### Problem details
Only one stretch of the listing below is wanted. Give it again exactly, from the line with "or entity directly" through the line with "Software will be".

### Stored data

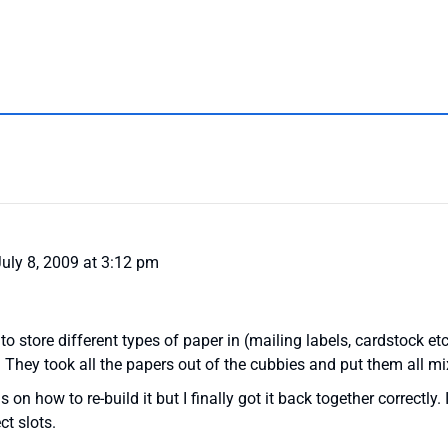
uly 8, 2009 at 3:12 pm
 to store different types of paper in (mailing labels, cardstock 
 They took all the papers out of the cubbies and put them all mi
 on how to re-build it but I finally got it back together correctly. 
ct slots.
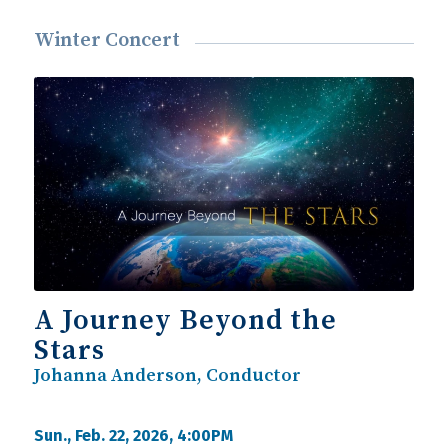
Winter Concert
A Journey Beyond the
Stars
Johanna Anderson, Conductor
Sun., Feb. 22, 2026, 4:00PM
---
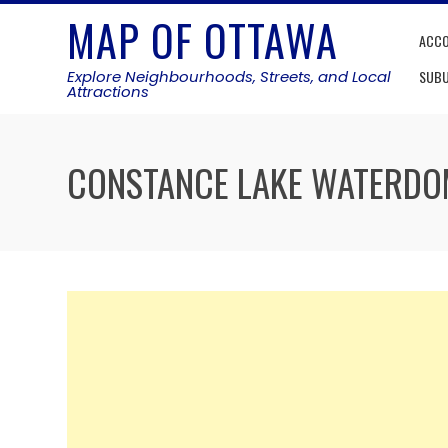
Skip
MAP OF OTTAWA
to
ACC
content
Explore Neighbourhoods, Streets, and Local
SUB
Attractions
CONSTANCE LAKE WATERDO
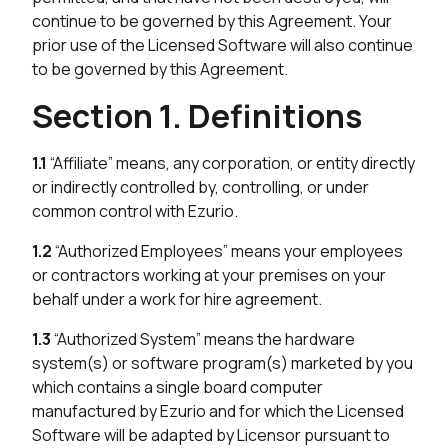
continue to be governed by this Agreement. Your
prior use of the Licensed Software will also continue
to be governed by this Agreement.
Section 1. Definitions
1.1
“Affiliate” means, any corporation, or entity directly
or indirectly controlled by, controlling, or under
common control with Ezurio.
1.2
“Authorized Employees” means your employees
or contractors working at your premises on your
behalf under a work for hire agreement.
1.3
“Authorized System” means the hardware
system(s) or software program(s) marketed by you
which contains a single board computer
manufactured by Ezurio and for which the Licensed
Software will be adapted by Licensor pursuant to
---
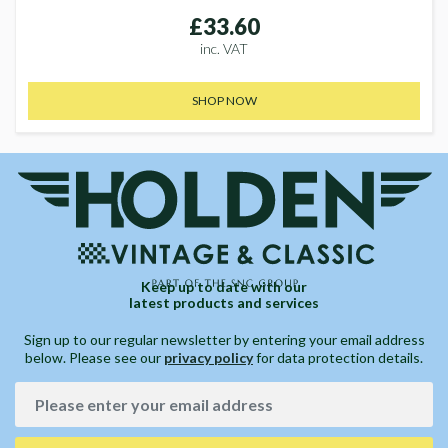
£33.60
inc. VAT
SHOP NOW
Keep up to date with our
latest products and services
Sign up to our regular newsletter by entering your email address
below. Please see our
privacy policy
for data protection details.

### Finished exercise
“Affiliate” means, any corporation, or entity directly
or indirectly controlled by, controlling, or under
common control with Ezurio.
1.2
“Authorized Employees” means your employees
or contractors working at your premises on your
behalf under a work for hire agreement.
1.3
“Authorized System” means the hardware
system(s) or software program(s) marketed by you
which contains a single board computer
manufactured by Ezurio and for which the Licensed
Software will be adapted by Licensor pursuant to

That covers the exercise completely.